**Listed entries**
■ ■ ■ ■ ■ ■ ■

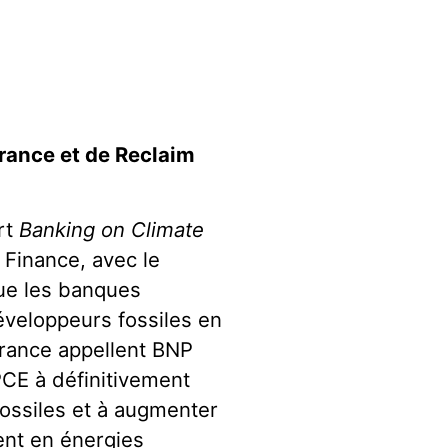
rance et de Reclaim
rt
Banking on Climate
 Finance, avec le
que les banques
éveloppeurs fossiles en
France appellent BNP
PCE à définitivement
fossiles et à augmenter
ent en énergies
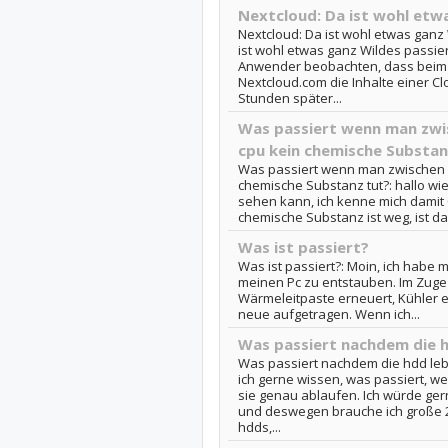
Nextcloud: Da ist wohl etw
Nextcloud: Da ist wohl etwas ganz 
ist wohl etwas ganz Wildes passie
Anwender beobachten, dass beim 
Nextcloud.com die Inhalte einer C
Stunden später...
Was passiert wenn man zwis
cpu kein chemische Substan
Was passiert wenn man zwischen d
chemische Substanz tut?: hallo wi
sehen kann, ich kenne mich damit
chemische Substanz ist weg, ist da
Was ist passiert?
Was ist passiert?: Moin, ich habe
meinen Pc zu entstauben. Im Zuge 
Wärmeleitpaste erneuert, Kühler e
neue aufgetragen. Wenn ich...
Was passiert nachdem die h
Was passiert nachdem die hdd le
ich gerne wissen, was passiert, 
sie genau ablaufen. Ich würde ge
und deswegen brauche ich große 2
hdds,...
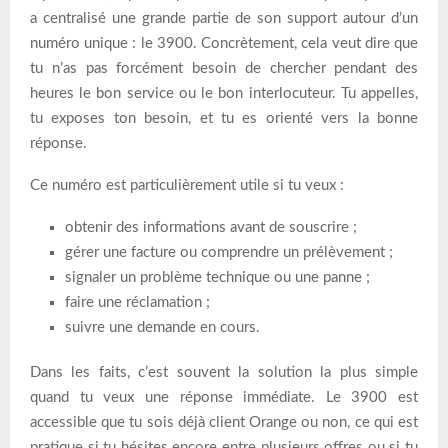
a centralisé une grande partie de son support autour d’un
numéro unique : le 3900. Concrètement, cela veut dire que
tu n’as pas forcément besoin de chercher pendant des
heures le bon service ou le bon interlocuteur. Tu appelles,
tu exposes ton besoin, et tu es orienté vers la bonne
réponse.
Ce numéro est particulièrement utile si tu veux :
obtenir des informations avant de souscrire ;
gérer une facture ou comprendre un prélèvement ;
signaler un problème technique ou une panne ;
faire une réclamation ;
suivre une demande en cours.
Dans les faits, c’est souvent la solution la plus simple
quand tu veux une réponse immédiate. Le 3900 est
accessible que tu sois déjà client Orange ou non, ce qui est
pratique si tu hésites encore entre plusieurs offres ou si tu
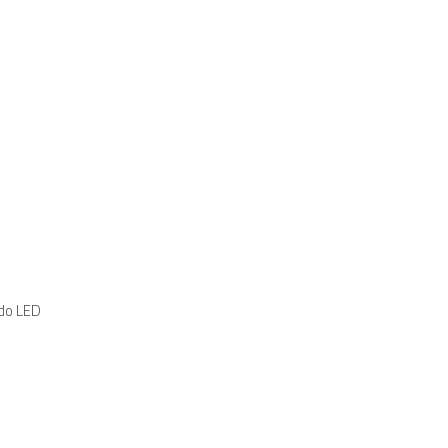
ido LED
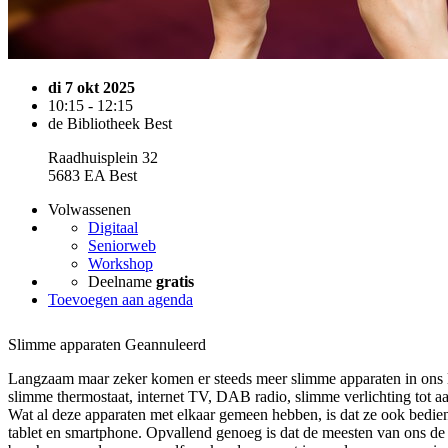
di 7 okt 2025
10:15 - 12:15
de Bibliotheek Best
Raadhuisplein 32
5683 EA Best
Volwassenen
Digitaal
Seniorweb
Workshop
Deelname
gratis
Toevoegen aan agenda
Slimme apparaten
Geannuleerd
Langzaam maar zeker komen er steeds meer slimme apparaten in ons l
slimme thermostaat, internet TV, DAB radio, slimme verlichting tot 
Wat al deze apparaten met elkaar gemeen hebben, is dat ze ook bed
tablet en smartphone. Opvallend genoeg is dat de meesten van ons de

■ ■ ■ ■ ■ ■ ■

**What needs to be done**
Copy out each line of the entries where the word "ganz" is found.

**Output**
Nextcloud: Da ist wohl etwas ganz 
ist wohl etwas ganz Wildes passie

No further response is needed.